= Beginning of Section =
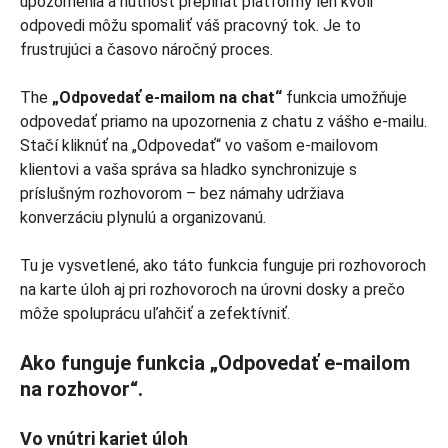
upozornenia a nutnosť prepínať platformy len kvôli
odpovedi môžu spomaliť váš pracovný tok. Je to
frustrujúci a časovo náročný proces.
The
„Odpovedať e-mailom na chat“
funkcia umožňuje
odpovedať priamo na upozornenia z chatu z vášho e-mailu.
Stačí kliknúť na „Odpovedať“ vo vašom e-mailovom
klientovi a vaša správa sa hladko synchronizuje s
príslušným rozhovorom – bez námahy udržiava
konverzáciu plynulú a organizovanú.
Tu je vysvetlené, ako táto funkcia funguje pri rozhovoroch
na karte úloh aj pri rozhovoroch na úrovni dosky a prečo
môže spoluprácu uľahčiť a zefektívniť.
Ako funguje funkcia „Odpovedať e-mailom
na rozhovor“.
Vo vnútri kariet úloh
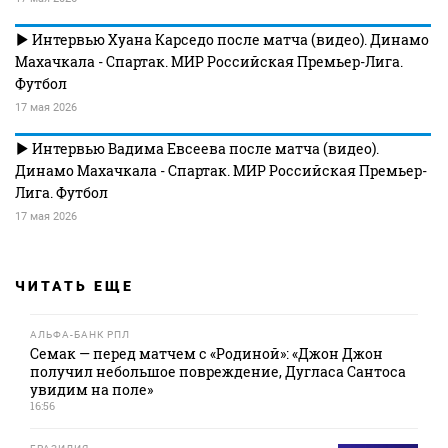
Интервью Хуана Карседо после матча (видео). Динамо
Махачкала - Спартак. МИР Российская Премьер-Лига.
Футбол
17 мая 2026
Интервью Вадима Евсеева после матча (видео).
Динамо Махачкала - Спартак. МИР Российская Премьер-
Лига. Футбол
17 мая 2026
ЧИТАТЬ ЕЩЕ
АЛЬФА-БАНК РПЛ
Семак — перед матчем с «Родиной»: «Джон Джон
получил небольшое повреждение, Дугласа Сантоса
увидим на поле»
16:56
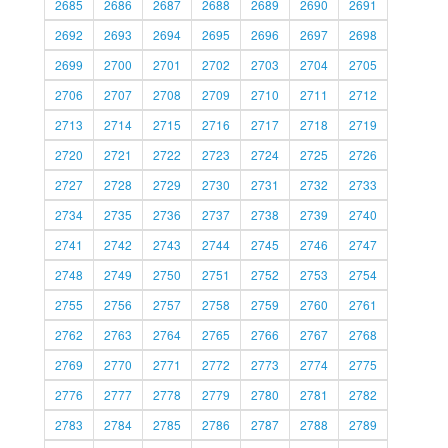
2685
2686
2687
2688
2689
2690
2691
2692
2693
2694
2695
2696
2697
2698
2699
2700
2701
2702
2703
2704
2705
2706
2707
2708
2709
2710
2711
2712
2713
2714
2715
2716
2717
2718
2719
2720
2721
2722
2723
2724
2725
2726
2727
2728
2729
2730
2731
2732
2733
2734
2735
2736
2737
2738
2739
2740
2741
2742
2743
2744
2745
2746
2747
2748
2749
2750
2751
2752
2753
2754
2755
2756
2757
2758
2759
2760
2761
2762
2763
2764
2765
2766
2767
2768
2769
2770
2771
2772
2773
2774
2775
2776
2777
2778
2779
2780
2781
2782
2783
2784
2785
2786
2787
2788
2789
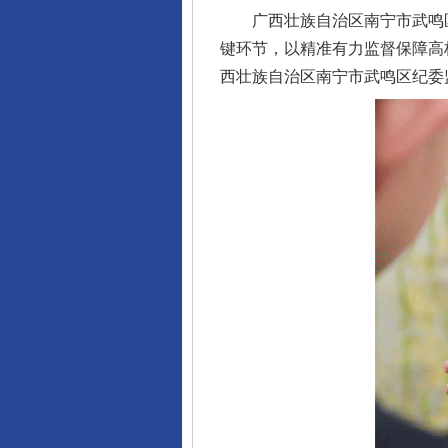
广西壮族自治区南宁市武鸣区
键环节，以精准有力监督保障高
西壮族自治区南宁市武鸣区纪委监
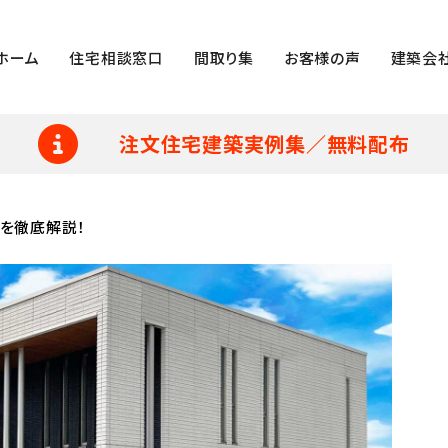
ホーム
住宅相談窓口
間取り集
お客様の声
建築会
注文住宅建築実例集／無料配布
を徹底解説！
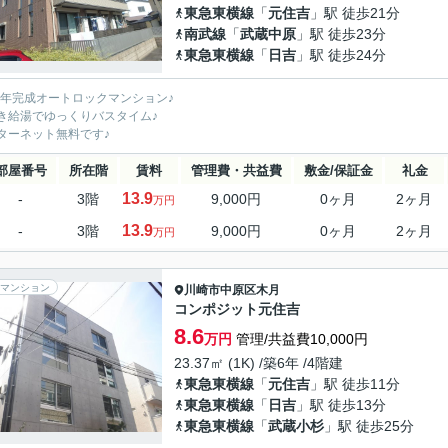
東急東横線
「
元住吉
」駅 徒歩21分
南武線
「
武蔵中原
」駅 徒歩23分
東急東横線
「
日吉
」駅 徒歩24分
07年完成オートロックマンション♪
き給湯でゆっくりバスタイム♪
ターネット無料です♪
部屋番号
所在階
賃料
管理費・共益費
敷金/保証金
礼金
13.9
-
3階
9,000円
0ヶ月
2ヶ月
万円
13.9
-
3階
9,000円
0ヶ月
2ヶ月
万円
マンション
川崎市中原区
木月
コンポジット元住吉
8.6
万円
管理/共益費10,000円
23.37㎡ (1K) /築6年 /4階建
東急東横線
「
元住吉
」駅 徒歩11分
東急東横線
「
日吉
」駅 徒歩13分
東急東横線
「
武蔵小杉
」駅 徒歩25分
= End of Section =
Take every line above where "mailom" appears and copy it.

„Odpovedať e-mailom na chat“
Ako funguje funkcia „Odpovedať e-mailom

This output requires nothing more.